Prime Minister David Cameron has announced a range of measures to help small businesses and charities effectively compete for “billions of pounds” of central and local government contracts with larger firms.

Prime minister David Cameron

Prime Minister David Cameron has announced a range of measures to help small businesses and charities effectively compete for “billions of pounds” of central and local government contracts with larger firms.

The move builds on the government’s aspiration that 25 per cent of government contracts should be awarded to small and medium-sized businesses.

The measures include a new online facility, called Contract Finders, which will publish details on all public sector contract opportunities over £10,000 and the appointment of Stephen Allot, who has a 25-year career chairing technology small and medium enterprises (SMEs), as new Crown Commercial Representative (CCR) for SMEs.

Allot will lead SME product surgeries which will give smaller suppliers the opportunity to pitch innovative products and services to senior procurement officers in government.

The government has also overhauled its approach to assessing companies wanting to do business with it in a bid to cut bureaucracy.

It will seek to eliminate pre-qualification questionnaires from all government procurements under £100,000 so procurers can choose the best route to market for their individual circumstances.

And firms will only have to submit pre-qualification data once for procurements in the same area rather than filling in the same data for different tenders.

All the new measures will apply to central and local government contracts.

Prime Minister David Cameron said the changes will radically modernise public services:

“We are announcing big changes to the way government does business. It will provide billions of pounds worth of new business opportunities for small and medium-sized enterprises, charities and social enterprises.

“We need to make the system more open to new providers, more competitive between suppliers and more transparent for the taxpayer.

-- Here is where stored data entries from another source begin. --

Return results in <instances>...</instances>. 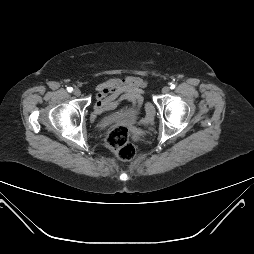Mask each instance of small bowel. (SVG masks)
Listing matches in <instances>:
<instances>
[{
  "label": "small bowel",
  "instance_id": "small-bowel-1",
  "mask_svg": "<svg viewBox=\"0 0 254 254\" xmlns=\"http://www.w3.org/2000/svg\"><path fill=\"white\" fill-rule=\"evenodd\" d=\"M147 82L137 76L126 78H111L100 83L95 89V104L92 111V119L104 111L115 109L120 100L131 102V110L140 107L143 100V92ZM154 111L148 108L147 119L150 120Z\"/></svg>",
  "mask_w": 254,
  "mask_h": 254
}]
</instances>
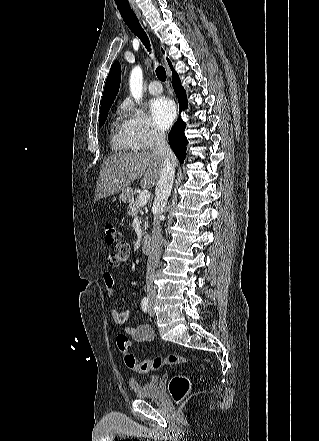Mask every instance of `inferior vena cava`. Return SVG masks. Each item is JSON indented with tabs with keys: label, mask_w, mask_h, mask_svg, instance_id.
<instances>
[{
	"label": "inferior vena cava",
	"mask_w": 319,
	"mask_h": 441,
	"mask_svg": "<svg viewBox=\"0 0 319 441\" xmlns=\"http://www.w3.org/2000/svg\"><path fill=\"white\" fill-rule=\"evenodd\" d=\"M154 138L155 148L152 154L161 160L162 170L155 190L154 206L157 208V214L154 216L153 220L151 251L148 256L146 270L147 296L149 298L154 297L156 294L153 279L155 269L160 260L161 246L163 242L159 216L163 212L171 194L175 177V156L166 141V134L163 131H156Z\"/></svg>",
	"instance_id": "obj_1"
}]
</instances>
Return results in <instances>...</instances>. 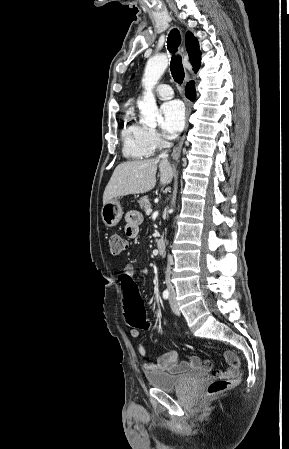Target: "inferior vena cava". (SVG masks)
I'll list each match as a JSON object with an SVG mask.
<instances>
[{
    "label": "inferior vena cava",
    "mask_w": 289,
    "mask_h": 449,
    "mask_svg": "<svg viewBox=\"0 0 289 449\" xmlns=\"http://www.w3.org/2000/svg\"><path fill=\"white\" fill-rule=\"evenodd\" d=\"M167 157H168V154L166 151L159 155V158H162V159H166ZM170 273H171V256H168V264H167V269H166V285H167L168 290L171 293H173L174 287L170 283Z\"/></svg>",
    "instance_id": "inferior-vena-cava-1"
}]
</instances>
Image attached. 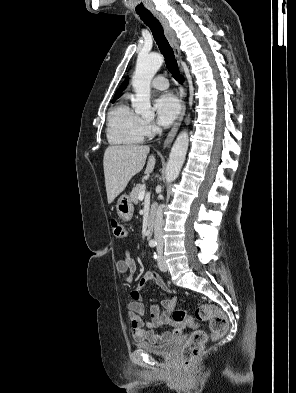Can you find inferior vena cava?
I'll use <instances>...</instances> for the list:
<instances>
[{
  "instance_id": "1",
  "label": "inferior vena cava",
  "mask_w": 296,
  "mask_h": 393,
  "mask_svg": "<svg viewBox=\"0 0 296 393\" xmlns=\"http://www.w3.org/2000/svg\"><path fill=\"white\" fill-rule=\"evenodd\" d=\"M156 132L161 133V129L159 127H155L154 129ZM162 205H159L156 216H155V222H154V237L157 241V248L162 249L163 248V236H162V229H163V211H162Z\"/></svg>"
}]
</instances>
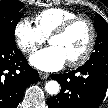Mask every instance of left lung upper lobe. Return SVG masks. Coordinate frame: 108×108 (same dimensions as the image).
I'll list each match as a JSON object with an SVG mask.
<instances>
[{"instance_id": "1", "label": "left lung upper lobe", "mask_w": 108, "mask_h": 108, "mask_svg": "<svg viewBox=\"0 0 108 108\" xmlns=\"http://www.w3.org/2000/svg\"><path fill=\"white\" fill-rule=\"evenodd\" d=\"M94 27L97 31V38L94 48L95 52L86 63L94 60L108 61V23L98 13L95 15ZM74 95L77 94L71 93L68 96H70V98H74Z\"/></svg>"}]
</instances>
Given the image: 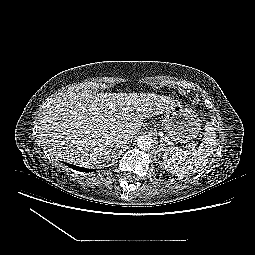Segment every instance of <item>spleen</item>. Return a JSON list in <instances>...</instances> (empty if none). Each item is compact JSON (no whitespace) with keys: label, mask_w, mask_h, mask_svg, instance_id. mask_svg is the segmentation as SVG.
<instances>
[{"label":"spleen","mask_w":255,"mask_h":255,"mask_svg":"<svg viewBox=\"0 0 255 255\" xmlns=\"http://www.w3.org/2000/svg\"><path fill=\"white\" fill-rule=\"evenodd\" d=\"M216 145V133L211 122L205 126L204 140L192 153L178 147L168 149L164 154V167L176 176L200 172L209 162Z\"/></svg>","instance_id":"3e777b00"}]
</instances>
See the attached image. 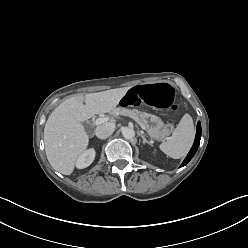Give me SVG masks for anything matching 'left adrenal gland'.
Returning a JSON list of instances; mask_svg holds the SVG:
<instances>
[{"label": "left adrenal gland", "mask_w": 248, "mask_h": 248, "mask_svg": "<svg viewBox=\"0 0 248 248\" xmlns=\"http://www.w3.org/2000/svg\"><path fill=\"white\" fill-rule=\"evenodd\" d=\"M141 137H142V139H143V144H149V145H151L152 146V143L151 142H149L146 138H145V136H144V134L143 133H141Z\"/></svg>", "instance_id": "obj_1"}]
</instances>
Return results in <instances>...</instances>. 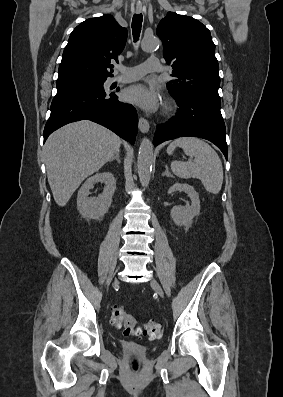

This is vital as we get to grip with our deficit – helping us tackle waste, control public spending and boost enterprise and growth.

“It will also help modernise our public services, opening them up to the forces of competition and innovation and give our great charities and social enterprises the opportunity to deliver services too.”

LEAN review  

The government is also due to implement the findings from its LEAN review, a six week study of the government procurement process to identify and measure the impact of waste in the existing process and identify proposals for a future state.

It plans to implement pilots across Whitehall at the end of March 2011 to test and refine a new process to make doing business with government less costly and bureaucratic. If successful, the new approach will be spread across government departments from January 2012.

Peter Holbrook, CEO of the Social Enterprise Coalition, said:

"We have been waiting a long time for this sort of very practical step to make public spending work better for the economy. SMEs are the engine room of the UK economy and must be supported if we want sustainable growth. While this announcement can be welcomed by the social enterprise community, we want to see 25 per cent of Government business, and more, go to SMEs that are social enterprises. This would help ensure that public spending was truly providing wider social value."